(Records from a data source)

=== Begin Enclosure ===

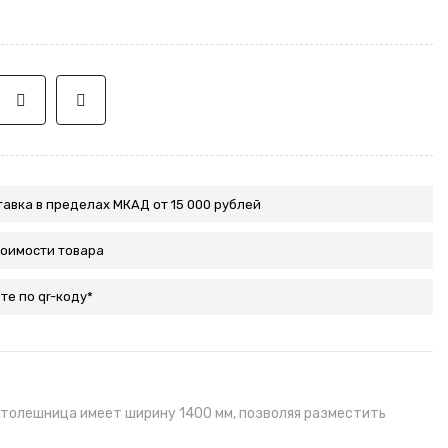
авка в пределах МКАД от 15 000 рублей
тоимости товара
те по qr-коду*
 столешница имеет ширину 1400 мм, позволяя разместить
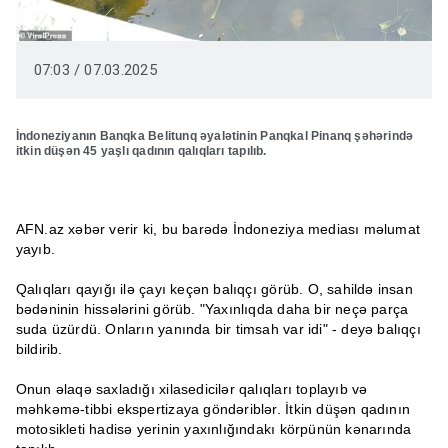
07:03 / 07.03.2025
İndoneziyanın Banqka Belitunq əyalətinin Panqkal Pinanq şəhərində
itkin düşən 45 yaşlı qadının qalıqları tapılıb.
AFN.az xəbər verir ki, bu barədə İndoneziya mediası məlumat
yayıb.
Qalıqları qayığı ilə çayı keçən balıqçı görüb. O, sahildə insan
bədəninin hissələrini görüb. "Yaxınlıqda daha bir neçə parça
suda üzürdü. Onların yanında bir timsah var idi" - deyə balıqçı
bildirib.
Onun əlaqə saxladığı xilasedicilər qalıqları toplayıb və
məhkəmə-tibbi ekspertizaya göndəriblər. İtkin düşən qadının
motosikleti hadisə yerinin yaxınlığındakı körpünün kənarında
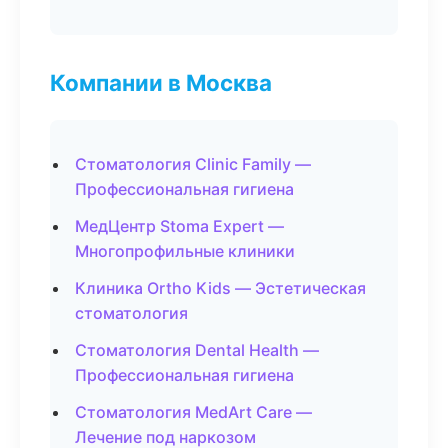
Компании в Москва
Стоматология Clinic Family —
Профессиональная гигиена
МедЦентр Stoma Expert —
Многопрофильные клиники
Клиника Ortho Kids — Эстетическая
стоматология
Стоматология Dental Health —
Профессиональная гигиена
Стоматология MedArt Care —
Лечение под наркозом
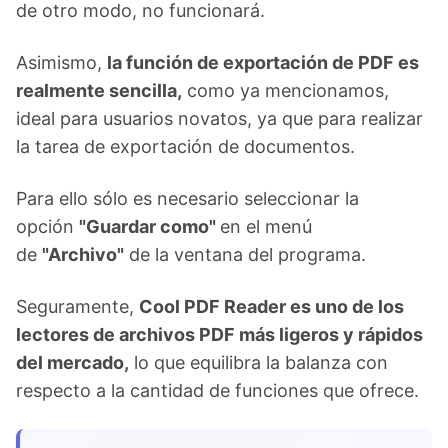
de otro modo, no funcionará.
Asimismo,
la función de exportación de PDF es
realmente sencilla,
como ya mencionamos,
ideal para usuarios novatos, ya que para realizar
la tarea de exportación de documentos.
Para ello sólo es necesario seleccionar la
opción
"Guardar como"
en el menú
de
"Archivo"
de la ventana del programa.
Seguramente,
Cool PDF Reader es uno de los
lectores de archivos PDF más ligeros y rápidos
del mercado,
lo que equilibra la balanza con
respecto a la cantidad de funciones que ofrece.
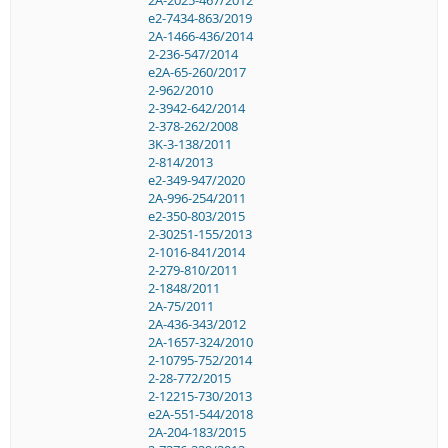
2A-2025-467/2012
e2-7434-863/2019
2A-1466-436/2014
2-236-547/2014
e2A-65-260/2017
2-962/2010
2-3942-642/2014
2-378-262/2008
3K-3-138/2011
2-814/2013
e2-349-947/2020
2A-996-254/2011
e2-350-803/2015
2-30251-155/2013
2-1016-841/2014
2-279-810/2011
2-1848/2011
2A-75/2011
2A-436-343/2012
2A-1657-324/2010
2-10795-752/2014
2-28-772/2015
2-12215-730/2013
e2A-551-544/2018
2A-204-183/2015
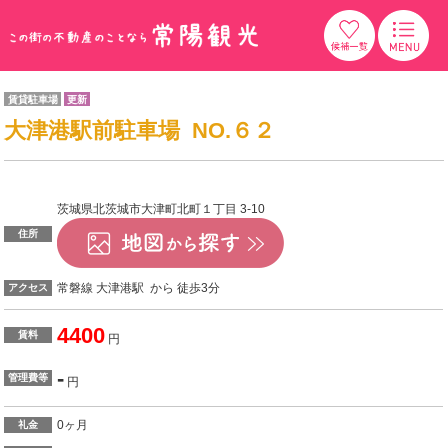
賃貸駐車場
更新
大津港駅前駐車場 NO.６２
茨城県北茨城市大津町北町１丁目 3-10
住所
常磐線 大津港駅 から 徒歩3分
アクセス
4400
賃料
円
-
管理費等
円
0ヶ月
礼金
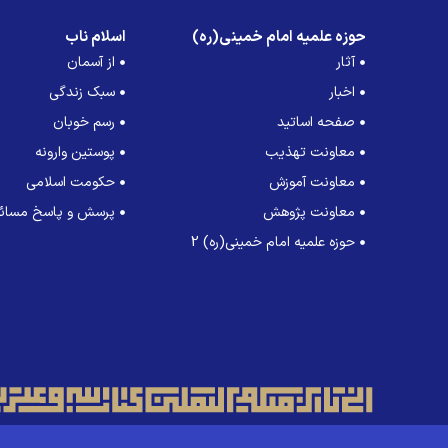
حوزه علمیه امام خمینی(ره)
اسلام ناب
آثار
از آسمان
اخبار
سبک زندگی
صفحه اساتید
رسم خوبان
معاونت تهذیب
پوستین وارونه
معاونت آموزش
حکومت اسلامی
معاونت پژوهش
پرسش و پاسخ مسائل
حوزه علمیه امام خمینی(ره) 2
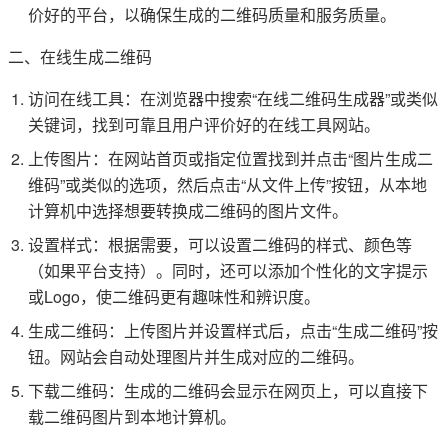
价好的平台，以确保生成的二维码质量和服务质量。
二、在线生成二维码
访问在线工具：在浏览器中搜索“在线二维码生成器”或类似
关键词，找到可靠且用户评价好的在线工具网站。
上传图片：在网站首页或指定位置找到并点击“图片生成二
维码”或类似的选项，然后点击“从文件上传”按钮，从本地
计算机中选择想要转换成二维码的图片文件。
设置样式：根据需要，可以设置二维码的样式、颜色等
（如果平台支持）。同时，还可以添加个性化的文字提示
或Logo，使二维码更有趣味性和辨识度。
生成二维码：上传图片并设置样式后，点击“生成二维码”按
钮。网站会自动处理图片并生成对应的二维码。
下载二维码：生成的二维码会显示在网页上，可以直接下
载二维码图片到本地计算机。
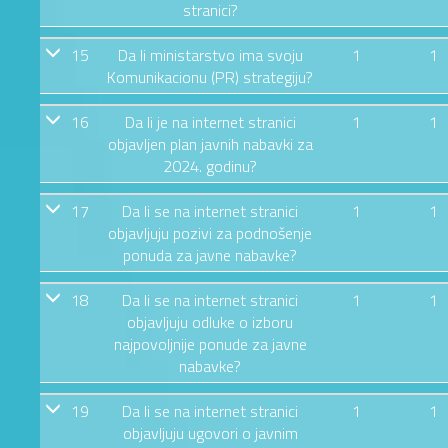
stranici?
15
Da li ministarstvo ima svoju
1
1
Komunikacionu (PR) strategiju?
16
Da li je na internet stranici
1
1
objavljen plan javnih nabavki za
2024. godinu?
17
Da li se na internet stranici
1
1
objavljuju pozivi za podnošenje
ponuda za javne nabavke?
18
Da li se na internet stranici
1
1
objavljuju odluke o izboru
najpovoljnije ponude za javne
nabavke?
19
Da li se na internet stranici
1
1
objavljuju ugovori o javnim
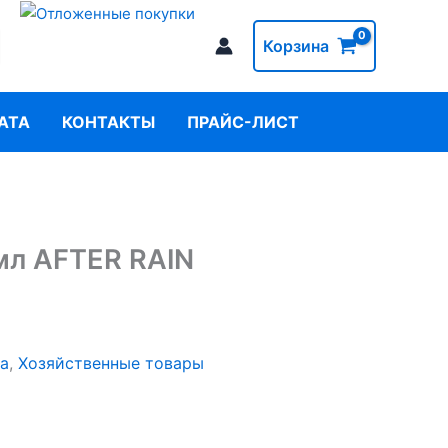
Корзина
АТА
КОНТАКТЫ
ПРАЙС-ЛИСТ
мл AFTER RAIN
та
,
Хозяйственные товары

=== End Enclosure ===

• [Your assignment] Take the records above and return, word for word, only the lines that fall from the line with "itkin düşən 45" to the line with "məhkəmə-tibbi ekspertizaya göndəriblər.", both of them included.

• [Response box]
itkin düşən 45 yaşlı qadının qalıqları tapılıb.
AFN.az xəbər verir ki, bu barədə İndoneziya mediası məlumat
yayıb.
Qalıqları qayığı ilə çayı keçən balıqçı görüb. O, sahildə insan
bədəninin hissələrini görüb. "Yaxınlıqda daha bir neçə parça
suda üzürdü. Onların yanında bir timsah var idi" - deyə balıqçı
bildirib.
Onun əlaqə saxladığı xilasedicilər qalıqları toplayıb və
məhkəmə-tibbi ekspertizaya göndəriblər. İtkin düşən qadının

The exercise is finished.